Island 731 (Kaiju 0)

“I told you,” Bray said. “It’s crazy.”


Hawkins had a hard time taking his eyes off the bent metal door, but dutifully checked the two rooms and single head on the way to his room. With the way clear, he searched his own room and then turned his attention back to the door. The top right of the metal door was bent inward. When closed, a two-inch gap separated the door from its frame. But the bent metal was just part of the picture. Large dents pocked the white door’s surface. At the center of each dent, the paint had chipped away to reveal the gray metal beneath.

“These dents are at least an inch deep,” Hawkins said, rubbing his fingers over the surface of the largest of the dents.

“I’m telling you, the guy had a sledgehammer,” Bray said. He raised the ax over his head and pretended to strike the door.

Hawkins shook his head. “The angle is wrong. The dents wouldn’t be so straight.”

“Maybe he used it like a battering ram?” Bray offered.

“The shape would be more rectangular.” Hawkins traced a finger around one of the nearly circular indentations. “You’d lose a lot of force using a sledge like that.”

“Then what do you think?” Bray asked.

Hawkins stood to the side and motioned Bray closer. “Feel this.” He pointed to the largest dent.

Bray rubbed his hand over the surface of the dent.

“Feel the ridges?”

Bray nodded.

“Three of them, right?”

Bray felt the ridges with his fingertips. “Yeah. So?”

“Make a fist,” Hawkins said.

Bray looked dubious, but complied. Hawkins directed Bray’s fist, placing it in the hole.

“Your hand is a little smaller,” Hawkins said. “But it fits.”

“Geez, he was punching the door?” Bray said. “The guy must have been huge. And there’s no blood? How could someone do this without breaking their hand to bits and not opening a wound?”

Hawkins shrugged. “A glove?”

“An armored glove,” Bray added.

Hawkins could have spent a long time looking over the door and trying to theorize how it had been decimated, but they weren’t here to play detective. They had a ship to search. After clearing the next room, the pair headed up to the main deck, which held most of the ship’s labs—hydro, wet, computer, biology, and more—as well as a machine shop, the ROV bay, specimen freezers, which currently contained the dissected sea turtle, and the medical bay.

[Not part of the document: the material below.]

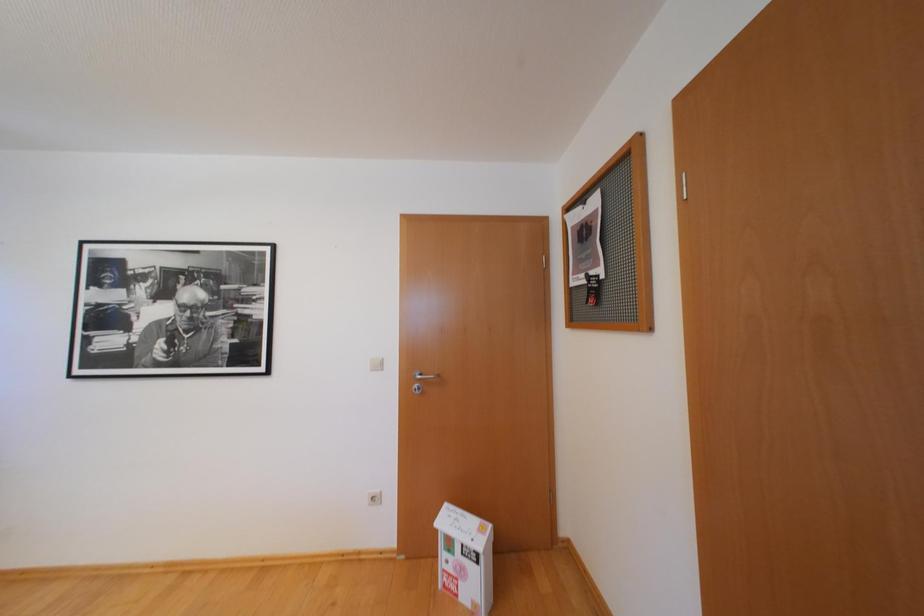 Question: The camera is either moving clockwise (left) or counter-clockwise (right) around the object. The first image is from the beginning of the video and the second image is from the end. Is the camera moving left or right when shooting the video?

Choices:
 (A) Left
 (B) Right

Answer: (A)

They searched stern to stem once again. Not because it was more efficient or had some kind of strategic value, but because of what they might find in medical. Sanchez. Joliet hadn’t gotten a good look at his body, but she’d been positive the man was dead. Had there been any doubt, she would have been the first person back to check on him. So after checking the rest of the interior main deck and coming up empty, Hawkins and Bray slowly approached the door to medical.

The metal door lay open. Darkness concealed most of the room. The only light came from the open door, which created a cookie-cutter streak of light across the white tile floor. But it was enough. A pool of dark red lay at the end of the light’s reach. The scent of blood hit Hawkins so hard, he could taste it like a mouthful of pennies.

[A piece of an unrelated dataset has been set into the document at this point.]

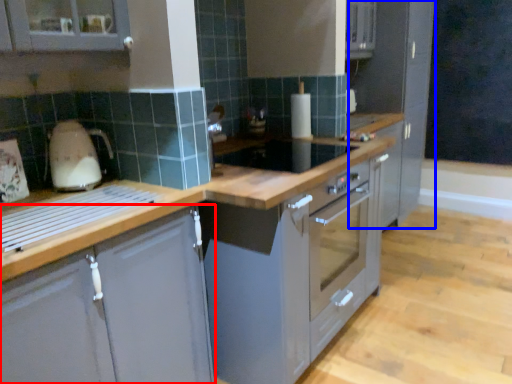 Question: Which point is further to the camera, cabinetry (highlighted by a red box) or cabinetry (highlighted by a blue box)?

Choices:
 (A) cabinetry
 (B) cabinetry

Answer: (B)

Hawkins covered his mouth with his arm, stifling the odor and a groan. He paused at the door. The dark room would be the perfect place for an ambush. But he had no choice. He stepped into the room, cutting the beam of light with his shadow, and reached for the light switch. He flipped the switch and nothing happened. “Lights aren’t working,” he said. “Must have broke the bulbs.”

“There’s a portable lamp to the left, I think,” Bray said. “The bright kind. For doing surgery or putting in stitches. That kind of thing.”

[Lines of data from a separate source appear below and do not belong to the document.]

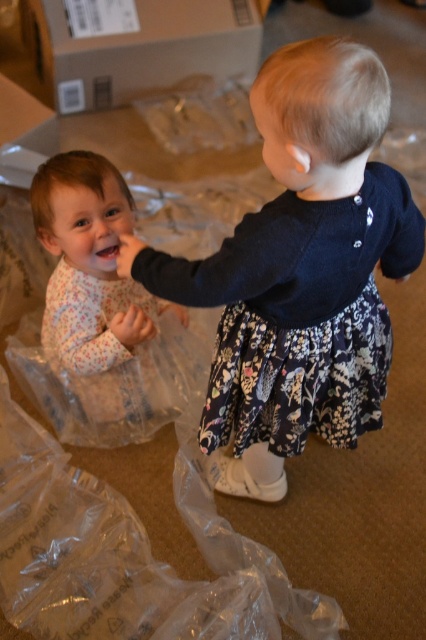 In the scene shown: Between floral dress at left and brown cardboard box at upper left, which one appears on the right side from the viewer's perspective?

Positioned to the right is floral dress at left.

Can you confirm if floral dress at left is shorter than brown cardboard box at upper left?

In fact, floral dress at left may be taller than brown cardboard box at upper left.

Which is behind, point (253, 234) or point (118, 97)?

The point (118, 97) is behind.

Identify the location of floral dress at left. (301, 269).

The image size is (426, 640). Describe the element at coordinates (301, 269) in the screenshot. I see `floral dress at left` at that location.

The height and width of the screenshot is (640, 426). I want to click on floral dress at left, so click(x=301, y=269).

The image size is (426, 640). I want to click on floral dress at left, so click(301, 269).

What are the coordinates of `floral dress at left` in the screenshot? It's located at (301, 269).

Between point (94, 358) and point (86, 99), which one is positioned in front?

Positioned in front is point (94, 358).

Does floral pajamas at left have a larger size compared to brown cardboard box at upper left?

Incorrect, floral pajamas at left is not larger than brown cardboard box at upper left.

Is point (112, 289) more distant than point (196, 72)?

No, it is not.

Identify the location of floral pajamas at left. (91, 266).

Made sense, but with Cahill dead, if anyone needed stitches, they’d be the messy kind that leave ugly scars. Hawkins could do the work in a pinch—he’d helped sew up a few wounded animals—but animals never complained about scars.

“If you cover me,” Bray said. “I’ll switch the light on.”

“I won’t be able to see you.”

“If something happens, I’ll fall to the ground and scream. Just keep your aim up.” Bray slipped past Hawkins. “Ready?”

Hawkins tried to think of another way to do this, but couldn’t. “Fine.”

Bray moved into the darkness slowly, hands extended to keep from walking into a wall. He disappeared from view a few feet from the doorway’s light.

Hawkins kept the rifle against his shoulder, but pointed away from Bray. He’d been taught to keep the safety on until he’d picked a target. Helped prevent hunters from accidentally shooting each other. But he ignored that rule now. Whatever they were looking for was strong enough to bend a metal door and fast enough to abduct a crewmember without being seen. If he had to fire, he suspected he wouldn’t have time to disengage the safety before pulling the trigger.